March 18: Grandpappy of American Architecture
2016/03/18 § 2 Comments
During the middle part of this month in 1796, Benjamin Henry Latrobe arrived in the United States.
Back in November of 1795, Latrobe (1764-1820) had departed from England, where he was born, trained under engineer John Smeaton and architect Samuel Pepys Cockerell, and began his practice. With his immigration to the US, England lost an architect who could have held his own against his contemporaries John Soane, Robert Adam and William Chambers. But his arrival in America was a huge boon. Architecture in the US (just barely the US at that point) had lagged behind Europe during the century-plus its European settlement, its designers often relying on books and the rare traveller from Over There to communicate new ideas. Latrobe brought the most up to date method of building and aesthetic concerns of the day; the new style had arrived in full form, under the direction of an architect who could direct buildings just as good as they might have been in London.

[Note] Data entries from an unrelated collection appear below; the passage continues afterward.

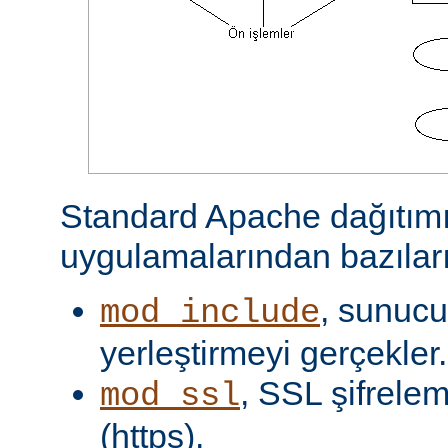
Standard Apache dağıtımı
uygulamalarından bazıları
, sunucu 
mod_include
yerleştirmeyi gerçekler.
, SSL şifrelem
mod_ssl
(https).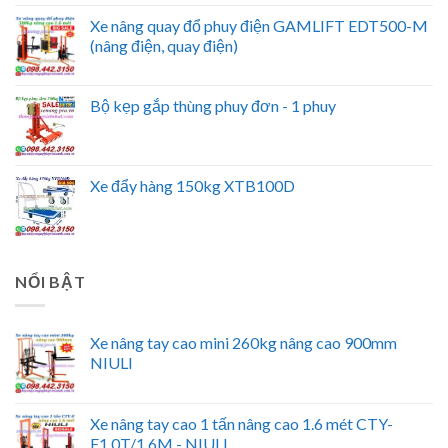
Xe nâng quay đổ phuy điện GAMLIFT EDT500-M
(nâng điện, quay điện)
Bộ kẹp gắp thùng phuy đơn - 1 phuy
Xe đẩy hàng 150kg XTB100D
NỔI BẬT
Xe nâng tay cao mini 260kg nâng cao 900mm
NIULI
Xe nâng tay cao 1 tấn nâng cao 1.6 mét CTY-
E1.0T/1.6M - NIULI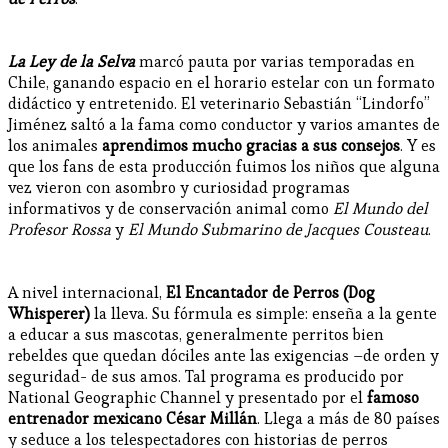
La Ley de la Selva
marcó pauta por varias temporadas en
Chile, ganando espacio en el horario estelar con un formato
didáctico y entretenido. El veterinario Sebastián “Lindorfo”
Jiménez saltó a la fama como conductor y varios amantes de
los animales
aprendimos mucho gracias a sus consejos
. Y es
que los fans de esta producción fuimos los niños que alguna
vez vieron con asombro y curiosidad programas
informativos y de conservación animal como
El Mundo del
Profesor Rossa
y
El Mundo Submarino de Jacques Cousteau
.
A nivel internacional,
El Encantador de Perros (Dog
Whisperer)
la lleva. Su fórmula es simple: enseña a la gente
a educar a sus mascotas, generalmente perritos bien
rebeldes que quedan dóciles ante las exigencias –de orden y
seguridad- de sus amos. Tal programa es producido por
National Geographic Channel y presentado por el
famoso
entrenador mexicano César Millán
. Llega a más de 80 países
y seduce a los telespectadores con historias de perros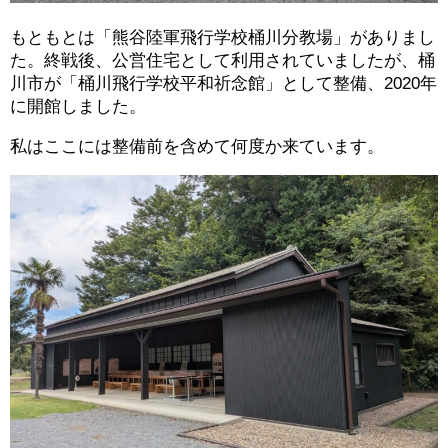
もともとは「熊谷陸軍飛行学校桶川分教場」がありまし
た。終戦後、公営住宅として利用されていましたが、桶
川市が「桶川飛行学校平和祈念館」として整備、2020年
に開館しました。
私はここには整備前を含めて何度か来ています。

American clients were quick to identify his promise, and he completed a series of important large civic structures, and lots of private houses, first in Virginia, then Philadelphia, Washington, Baltimore, and finally New Orleans. Setting aside the argument about what constitutes the job of “architect” (which is messy, contentious and ultimately unprofitable), we won’t say that he was the first architect in the country, but will pronounce that he was one of the first to practice so far and wide, and the first, it appears, to introduce the manner of training that would become standard as the profession was being defined in the new country. A bunch of really important nineteenth-century architects (William Strickland and Thomas U. Walter, among others) descend from Latrobe’s office, making him definitely a grandfather-figure in American architecture. He wrote eloquently about the place of architecture in a democracy (more on that later), was sought out by Thomas Jefferson as architectural advisor, and man, he could build a dome. You have caught on by now that Clio loves a dome, haven’t you?